## [Description of the task]
Search the listing for the word "მნიშვნელოვანი" and copy every line where it turns up.

Material for the task section start

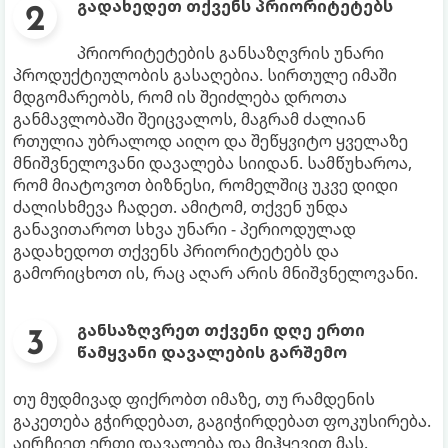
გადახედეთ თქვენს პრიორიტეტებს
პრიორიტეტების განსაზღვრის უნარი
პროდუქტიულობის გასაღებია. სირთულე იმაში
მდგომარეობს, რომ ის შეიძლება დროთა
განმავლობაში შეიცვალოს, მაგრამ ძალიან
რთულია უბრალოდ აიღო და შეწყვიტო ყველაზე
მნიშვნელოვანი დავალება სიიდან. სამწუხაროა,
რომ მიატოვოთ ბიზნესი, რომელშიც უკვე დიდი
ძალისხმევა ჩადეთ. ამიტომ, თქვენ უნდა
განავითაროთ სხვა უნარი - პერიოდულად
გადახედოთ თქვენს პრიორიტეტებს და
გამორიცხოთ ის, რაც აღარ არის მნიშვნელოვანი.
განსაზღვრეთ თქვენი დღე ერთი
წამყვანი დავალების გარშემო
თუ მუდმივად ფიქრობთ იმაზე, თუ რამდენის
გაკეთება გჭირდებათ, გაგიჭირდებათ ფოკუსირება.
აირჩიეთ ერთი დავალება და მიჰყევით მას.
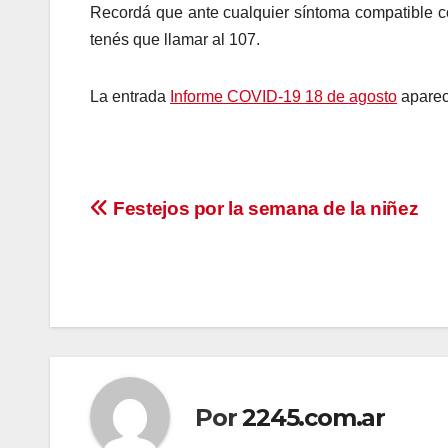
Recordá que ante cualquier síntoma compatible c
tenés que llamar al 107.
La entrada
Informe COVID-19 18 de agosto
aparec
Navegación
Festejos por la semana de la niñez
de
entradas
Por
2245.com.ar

Material for the task section end
Material for the task section start

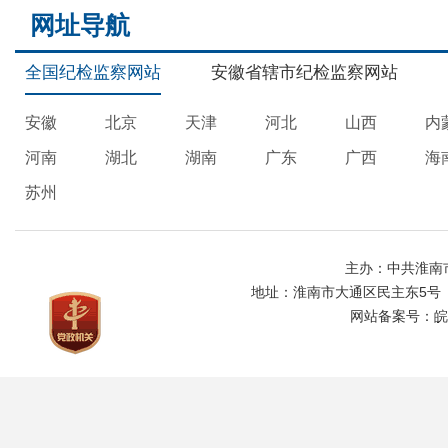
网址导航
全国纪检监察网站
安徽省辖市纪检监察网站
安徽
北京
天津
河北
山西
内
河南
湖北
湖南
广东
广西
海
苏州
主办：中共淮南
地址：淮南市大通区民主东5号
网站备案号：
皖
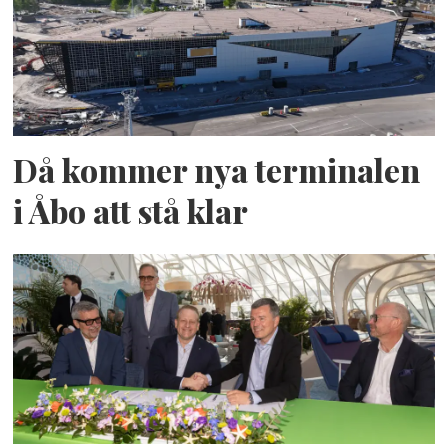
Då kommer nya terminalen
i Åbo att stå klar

Material for the task section end
Material for the task section start

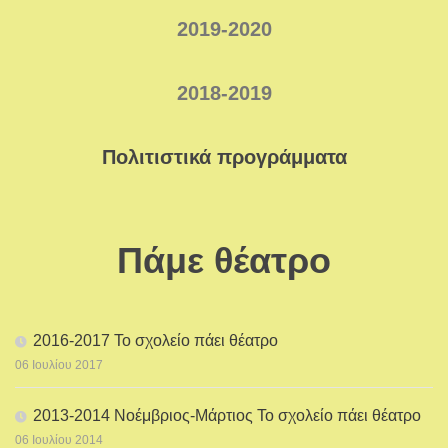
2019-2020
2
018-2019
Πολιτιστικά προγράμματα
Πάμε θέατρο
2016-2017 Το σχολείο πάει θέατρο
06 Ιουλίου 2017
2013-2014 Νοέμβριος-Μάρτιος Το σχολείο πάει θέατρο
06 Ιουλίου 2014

Material for the task section end

## [Solution to this exercise]
მნიშვნელოვანი დავალება სიიდან. სამწუხაროა,
გამორიცხოთ ის, რაც აღარ არის მნიშვნელოვანი.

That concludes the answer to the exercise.